Foi hospitalizada pouco tempo depois da publicação do romance A Hora da Estrela com câncer no ovário. O diagnóstico era desconhecido por ela, já que mesmo fazendo exames anuais como toda mulher, este câncer fora detectado já avançado. Mas mesmo que fosse descoberto no começo, não teria como salvá-la: seu câncer era inoperável.

A doença se espalhou por todo seu organismo, e internada, faleceu em 9 de dezembro de 1977, um dia antes de seu 57° aniversário. Foi enterrada no Cemitério Israelita do Caju, no Rio de Janeiro, em 11 de dezembro. Até a manhã de seu falecimento, mesmo sob sedativos, Clarice ainda ditava frases para sua melhor amiga, Olga Borelli, que esteve sempre ao seu lado, desde a juventude.

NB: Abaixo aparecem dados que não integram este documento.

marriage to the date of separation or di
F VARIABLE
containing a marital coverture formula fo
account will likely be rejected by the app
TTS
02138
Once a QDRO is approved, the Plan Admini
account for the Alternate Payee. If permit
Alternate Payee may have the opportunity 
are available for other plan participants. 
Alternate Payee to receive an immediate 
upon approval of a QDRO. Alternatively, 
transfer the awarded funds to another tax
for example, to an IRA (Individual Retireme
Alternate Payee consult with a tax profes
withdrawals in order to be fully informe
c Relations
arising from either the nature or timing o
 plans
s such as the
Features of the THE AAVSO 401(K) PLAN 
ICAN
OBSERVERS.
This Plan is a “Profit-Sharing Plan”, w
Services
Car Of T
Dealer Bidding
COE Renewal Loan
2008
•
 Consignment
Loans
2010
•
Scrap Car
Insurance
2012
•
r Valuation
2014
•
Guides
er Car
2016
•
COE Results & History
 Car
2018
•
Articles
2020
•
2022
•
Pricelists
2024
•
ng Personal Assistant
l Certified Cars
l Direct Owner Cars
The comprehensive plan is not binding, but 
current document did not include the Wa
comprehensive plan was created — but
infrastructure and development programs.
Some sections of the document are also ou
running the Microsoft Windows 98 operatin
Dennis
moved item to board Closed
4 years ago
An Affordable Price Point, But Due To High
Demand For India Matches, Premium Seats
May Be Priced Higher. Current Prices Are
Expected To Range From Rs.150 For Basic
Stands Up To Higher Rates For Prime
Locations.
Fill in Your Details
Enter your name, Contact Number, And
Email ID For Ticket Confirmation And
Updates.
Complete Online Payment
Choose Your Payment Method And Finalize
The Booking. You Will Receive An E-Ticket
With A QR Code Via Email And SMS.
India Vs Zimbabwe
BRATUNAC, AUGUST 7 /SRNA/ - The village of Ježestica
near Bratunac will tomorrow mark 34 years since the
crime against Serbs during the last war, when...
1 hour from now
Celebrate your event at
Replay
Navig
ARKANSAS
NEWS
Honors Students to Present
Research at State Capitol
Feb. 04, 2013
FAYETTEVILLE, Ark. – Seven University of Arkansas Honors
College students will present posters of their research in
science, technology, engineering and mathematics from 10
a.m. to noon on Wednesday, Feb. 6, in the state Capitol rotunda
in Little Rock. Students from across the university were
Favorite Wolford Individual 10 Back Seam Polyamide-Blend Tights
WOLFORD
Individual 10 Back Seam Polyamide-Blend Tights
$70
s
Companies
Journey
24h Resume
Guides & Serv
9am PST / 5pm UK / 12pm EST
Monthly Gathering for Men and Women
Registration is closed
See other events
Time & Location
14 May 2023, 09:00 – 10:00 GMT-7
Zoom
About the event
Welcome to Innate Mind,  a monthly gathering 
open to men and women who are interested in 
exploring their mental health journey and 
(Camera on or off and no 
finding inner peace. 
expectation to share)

Durante toda a sua vida, Clarice teve diversos amigos de destaque como Fernando Sabino, Lúcio Cardoso, Rubem Braga, San Tiago Dantas e Samuel Wainer, entre diversos outros escritores e personalidades.




A síntese perfeita

“Sou tão misteriosa que não me entendo.”





“Ler ou reler você é sempre uma operação feliz: descobrem-se coisas, aprimora-se o conhecimento das descobertas. Senti isto percorrendo De corpo inteiro e Visão do esplendor. Obrigado, amiga!”

- Carlos Drummond de Andrade (poeta).

"Ela se deixava conduzir por uma espécie de compulsiva intuição. Era o seu tanto adivinha. Ninguém passa por ela impune. Ela liga e religa o mistério da vida e o religioso silêncio da morte. Clarice é uma aventura espiritual."